### Work to be completed
For the word "date", state how many lines of the listing below contain it. Give the number and nothing more.

### Dataset entries
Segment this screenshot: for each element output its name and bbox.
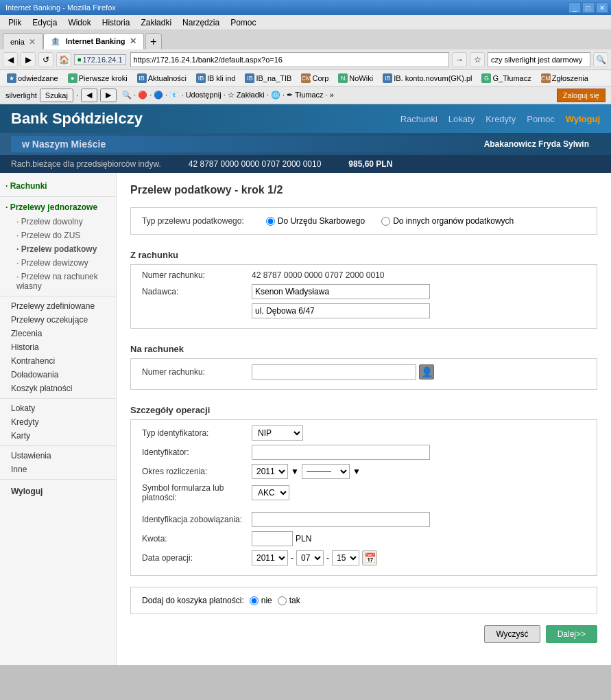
sidebar-item-przelew-wlasny[interactable]: Przelew na rachunek własny bbox=[0, 270, 116, 293]
sidebar-divider-4 bbox=[0, 445, 116, 446]
bookmark-g-tlumacz[interactable]: G G_Tłumacz bbox=[477, 72, 535, 84]
minimize-button[interactable]: _ bbox=[568, 2, 581, 13]
basket-no-radio[interactable] bbox=[250, 596, 259, 605]
nav-pomoc[interactable]: Pomoc bbox=[527, 114, 554, 124]
forward-button[interactable]: ▶ bbox=[21, 52, 36, 67]
sidebar-item-przelewy-zdefiniowane[interactable]: Przelewy zdefiniowane bbox=[0, 299, 116, 313]
sidebar-item-kontrahenci[interactable]: Kontrahenci bbox=[0, 354, 116, 368]
sender-address-input[interactable] bbox=[252, 303, 430, 318]
period-sub-select[interactable]: ——— 010203 040506 070809 101112 bbox=[302, 464, 350, 479]
nav-wyloguj[interactable]: Wyloguj bbox=[566, 114, 600, 124]
basket-yes-label[interactable]: tak bbox=[278, 596, 300, 605]
search-toolbar-button[interactable]: Szukaj bbox=[40, 89, 73, 102]
radio-inne-input[interactable] bbox=[381, 217, 390, 226]
amount-input[interactable] bbox=[252, 531, 293, 546]
tab-internet-banking-close[interactable]: ✕ bbox=[130, 36, 136, 46]
maximize-button[interactable]: □ bbox=[582, 2, 595, 13]
sidebar-item-przelew-dewizowy[interactable]: Przelew dewizowy bbox=[0, 256, 116, 270]
sidebar-item-zlecenia[interactable]: Zlecenia bbox=[0, 327, 116, 340]
menu-pomoc[interactable]: Pomoc bbox=[225, 16, 261, 29]
radio-inne-text: Do innych organów podatkowych bbox=[393, 216, 514, 226]
date-year-select[interactable]: 2011 2010 2012 bbox=[252, 550, 288, 565]
identifier-type-select[interactable]: NIP PESEL REGON bbox=[252, 425, 303, 441]
period-year-select[interactable]: 2011 2010 2012 bbox=[252, 464, 288, 479]
bookmark-zgloszenia-icon: CM bbox=[541, 73, 551, 83]
date-inputs: 2011 2010 2012 - 010203 040506 070809 10… bbox=[252, 550, 377, 565]
symbol-select[interactable]: AKC PIT VAT CIT bbox=[252, 485, 289, 500]
sidebar-logout[interactable]: Wyloguj bbox=[0, 482, 116, 500]
date-month-select[interactable]: 010203 040506 070809 101112 bbox=[296, 550, 324, 565]
tab-enia-label: enia bbox=[10, 38, 25, 46]
sidebar-item-karty[interactable]: Karty bbox=[0, 429, 116, 443]
bookmark-pierwsze-kroki[interactable]: ● Pierwsze kroki bbox=[64, 72, 132, 84]
sidebar-item-ustawienia[interactable]: Ustawienia bbox=[0, 449, 116, 463]
sidebar-section-przelewy[interactable]: Przelewy jednorazowe bbox=[0, 200, 116, 215]
address-bar[interactable] bbox=[130, 52, 449, 67]
identification-input[interactable] bbox=[252, 512, 430, 527]
next-button[interactable]: Dalej>> bbox=[546, 625, 597, 643]
close-button[interactable]: ✕ bbox=[596, 2, 608, 13]
next-result-button[interactable]: ▶ bbox=[100, 89, 117, 102]
sidebar-item-historia[interactable]: Historia bbox=[0, 340, 116, 354]
star-button[interactable]: ☆ bbox=[470, 52, 485, 67]
to-account-input[interactable] bbox=[252, 364, 416, 380]
page-title: Przelew podatkowy - krok 1/2 bbox=[130, 184, 597, 196]
radio-row: Typ przelewu podatkowego: Do Urzędu Skar… bbox=[131, 208, 597, 234]
logout-top-button[interactable]: Zaloguj się bbox=[557, 89, 606, 102]
go-button[interactable]: → bbox=[452, 52, 467, 67]
nav-lokaty[interactable]: Lokaty bbox=[448, 114, 475, 124]
sidebar-item-koszyk[interactable]: Koszyk płatności bbox=[0, 382, 116, 395]
calendar-icon[interactable]: 📅 bbox=[362, 550, 377, 565]
amount-label: Kwota: bbox=[142, 534, 252, 544]
account-number: 42 8787 0000 0000 0707 2000 0010 bbox=[189, 159, 322, 169]
bookmark-ib-kli[interactable]: IB IB kli ind bbox=[192, 72, 240, 84]
sidebar-item-przelew-dowolny[interactable]: Przelew dowolny bbox=[0, 215, 116, 229]
back-button[interactable]: ◀ bbox=[3, 52, 18, 67]
menu-historia[interactable]: Historia bbox=[97, 16, 136, 29]
person-icon[interactable]: 👤 bbox=[419, 364, 434, 380]
identifier-type-row: Typ identyfikatora: NIP PESEL REGON bbox=[142, 425, 586, 441]
sidebar-item-lokaty[interactable]: Lokaty bbox=[0, 401, 116, 415]
bookmark-odwiedzone[interactable]: ★ odwiedzane bbox=[3, 72, 62, 84]
identifier-row: Identyfikator: bbox=[142, 445, 586, 460]
home-button[interactable]: 🏠 bbox=[56, 52, 71, 67]
sidebar-item-inne[interactable]: Inne bbox=[0, 463, 116, 476]
sidebar-section-rachunki[interactable]: Rachunki bbox=[0, 178, 116, 194]
bookmark-ib-tib[interactable]: IB IB_na_TIB bbox=[241, 72, 296, 84]
menu-narzedzia[interactable]: Narzędzia bbox=[177, 16, 225, 29]
refresh-button[interactable]: ↺ bbox=[38, 52, 53, 67]
basket-yes-radio[interactable] bbox=[278, 596, 287, 605]
sidebar-item-doladowania[interactable]: Doładowania bbox=[0, 368, 116, 382]
menu-edycja[interactable]: Edycja bbox=[27, 16, 62, 29]
tab-internet-banking[interactable]: 🏦 Internet Banking ✕ bbox=[43, 33, 144, 49]
bookmark-zgloszenia[interactable]: CM Zgłoszenia bbox=[537, 72, 592, 84]
bookmark-corp[interactable]: CM Corp bbox=[297, 72, 333, 84]
bookmark-aktualnosci[interactable]: IB Aktualności bbox=[133, 72, 191, 84]
nav-rachunki[interactable]: Rachunki bbox=[400, 114, 438, 124]
nav-kredyty[interactable]: Kredyty bbox=[486, 114, 516, 124]
radio-inne-label[interactable]: Do innych organów podatkowych bbox=[381, 216, 514, 226]
new-tab-button[interactable]: + bbox=[145, 33, 162, 49]
menu-zakladki[interactable]: Zakładki bbox=[135, 16, 177, 29]
bookmark-ib-novum[interactable]: IB IB. konto.novum(GK).pl bbox=[379, 72, 476, 84]
tab-enia-close[interactable]: ✕ bbox=[29, 37, 36, 47]
tab-enia[interactable]: enia ✕ bbox=[3, 33, 43, 49]
basket-no-label[interactable]: nie bbox=[250, 596, 272, 605]
sidebar-item-kredyty[interactable]: Kredyty bbox=[0, 415, 116, 429]
bookmark-nowiki[interactable]: N NoWiki bbox=[334, 72, 377, 84]
prev-result-button[interactable]: ◀ bbox=[81, 89, 97, 102]
clear-button[interactable]: Wyczyść bbox=[484, 625, 540, 643]
sidebar-item-przelewy-oczekujace[interactable]: Przelewy oczekujące bbox=[0, 313, 116, 327]
sidebar-item-przelew-podatkowy[interactable]: Przelew podatkowy bbox=[0, 242, 116, 256]
sidebar-item-przelew-zus[interactable]: Przelew do ZUS bbox=[0, 229, 116, 242]
date-day-select[interactable]: 010203 040506 070809 101112 1314 15 1617… bbox=[332, 550, 359, 565]
menu-widok[interactable]: Widok bbox=[62, 16, 96, 29]
menu-plik[interactable]: Plik bbox=[3, 16, 27, 29]
radio-urzad-input[interactable] bbox=[266, 217, 275, 226]
account-name: Rach.bieżące dla przedsiębiorców indyw. bbox=[11, 159, 161, 169]
search-input[interactable] bbox=[488, 52, 590, 67]
search-go-button[interactable]: 🔍 bbox=[593, 52, 608, 67]
identifier-input[interactable] bbox=[252, 445, 430, 460]
sender-input[interactable] bbox=[252, 284, 430, 299]
radio-urzad-label[interactable]: Do Urzędu Skarbowego bbox=[266, 216, 365, 226]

### Solution for this problem
4